Even the superstars are reasonably paid, for the most part. Demarcus Ware gets $11 M this year. Tony Romo's '10 cap number would be $10.9 M., a ridiculously small amount for a Pro Bowler at the game's most expensive position. Jay Ratliff will play a mean nose tackle for $3.75 M this year.
Yet, the Cowboys have a handful of bad contracts. I see five that violate the Billy Beane rules -- they're large and are, with two exceptions, for veterans past 30. They are, to quote Beane a second time, contracts that are paying for past performance, not for anticipated play.
|Player||2010 Cap Value|
|Andre Gurode||$ 4.8 million|
|Marion Barber||$ 5.8 million|
|Leonard Davis||$ 8.4 million|
|Terence Newman||$ 11.0 million|
||$ 15.0 million|
|Total|| $ 44.9 million
That $44.9 million represents 32.5% of Dallas '10 payroll. That's right, these five guys take up almost one third of Dallas salary outlay. Let's turn our attention back to the draft. Think of the names the Cowboys have brought in for visits -- the Iuputis, the Pounceys, the LaFells, the Bryants, the Cooks and the Owusu-Ansahs. They play the same positions these bad-deal guys play, no?

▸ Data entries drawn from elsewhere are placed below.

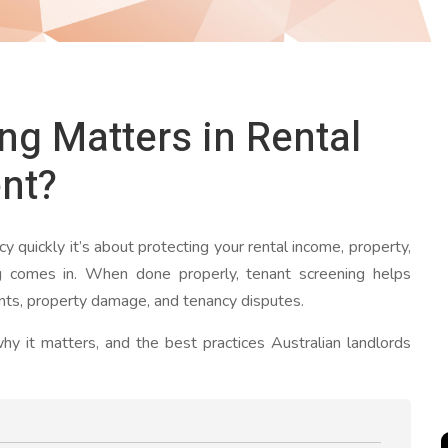
g Matters in Rental
nt?
ncy quickly it’s about protecting your rental income, property,
g comes in. When done properly, tenant screening helps
ts, property damage, and tenancy disputes.
hy it matters, and the best practices Australian landlords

Jerry would clearly love to get some young talent in house to replace these monster deals. Moving just a couple of them could put Dallas in even better position for a new capped world. Dallas already shaved over $12 million worth of '10 salaries when it cut Flozell Adams and Ken Hamlin last week. Each player's understudy will cost roughly 10% of the veteran: Doug Free will play left tackle for $625,000, where Adams would have cost $7.5 M. Alan Ball will make $550,000, compared to the $5.5 M Hamlin was set to earn.
If you're looking for a reason to take wide receiver seriously at the 27 spot, look no further than Roy Williams' $14.97 million tumor of a '10 deal. It's the largest contract on the Jones family's ledger this year. Does anybody think Roy Willie ranks even in the top ten players on this team, on merit?
When you think draft, keep money in mind. The team can draft according to need, but its needs extends beyond talent shortfalls. Dallas also needs cap flexibility, should the cap system be extended. The good deals and the bad deals up and down the roster could have a lot to say about which players come off the board when the Cowboys start picking in two weeks.